Key Takeaways
- The NFL recorded 168 in-game concussions in 2025, a 30% increase from 129 the prior season
- Facemask-related concussions now account for 44% of in-game head injuries, up from 29% in 2015
- The league launched a crowdsourced HealthTECH Challenge offering up to $100,000 in funding for new facemask designs
- NOCSAE finalized the first-ever youth-specific football helmet standard in February 2025, with a September 2027 effective date
- CDC research found youth tackle football players ages 6 to 14 sustain 15 times more head impacts per session than flag football players
Soooooo eliminate face masks? https://t.co/27GvybnjeL
— Vic Lombardi (@VicLombardi) April 2, 2026
NFL Concussion Numbers Reverse Course
After a notable decline in 2024, NFL concussion numbers moved in the wrong direction last season. The league recorded 168 in-game concussions during the 2025 campaign, up 30% from 129 the year before.
The league’s internal review pointed to a specific problem: facemasks. While helmet shell and padding technology has improved rapidly in recent years, facemask design has largely stayed the same. According to league data, 44% of in-game concussions in 2025 involved facemask impacts, compared to 29% in 2015.

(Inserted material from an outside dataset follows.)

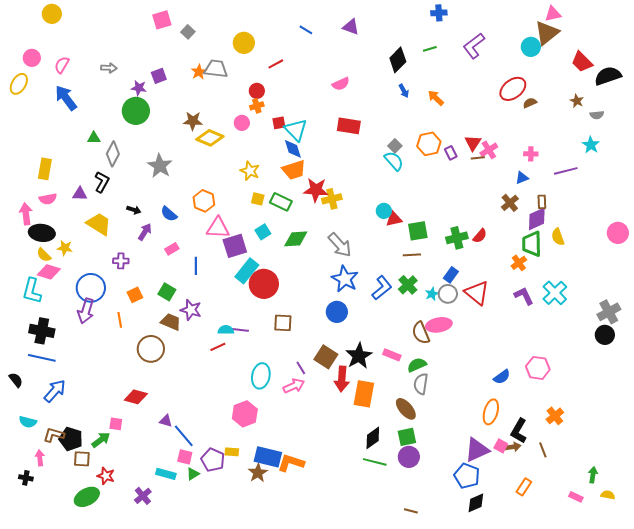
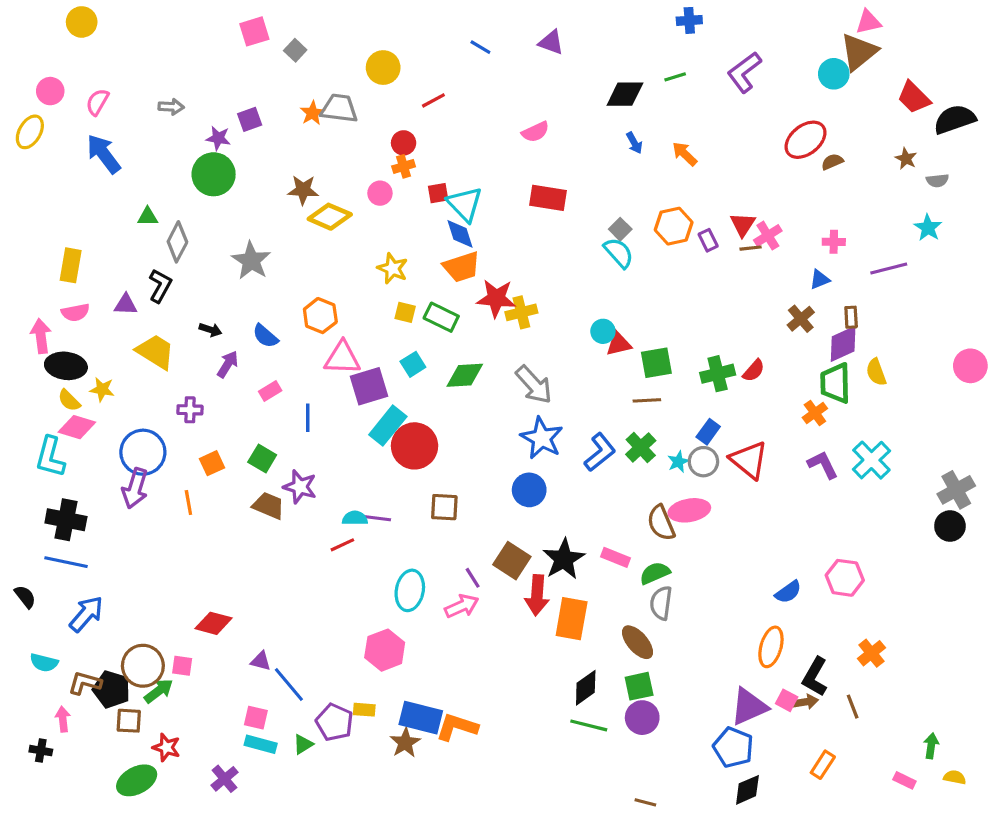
black diamond: (398, 60) -> (625, 94), turned 45
brown circle: (151, 349) -> (143, 666), moved
pink square: (185, 457) -> (256, 718), moved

“We’ve seen substantial improvements in the helmet shells over the last few years, but we have not seen a similar improvement in face masks in their ability to deter some of these concussions,” said NFL EVP Jeff Miller at the league’s annual meeting in Arizona.
The NFL banned seven helmet models ahead of the 2025 season and moved three others to a “not recommended” category. About 12% of active players will need to transition to newly compliant helmets in 2026 as force-absorption standards continue to tighten.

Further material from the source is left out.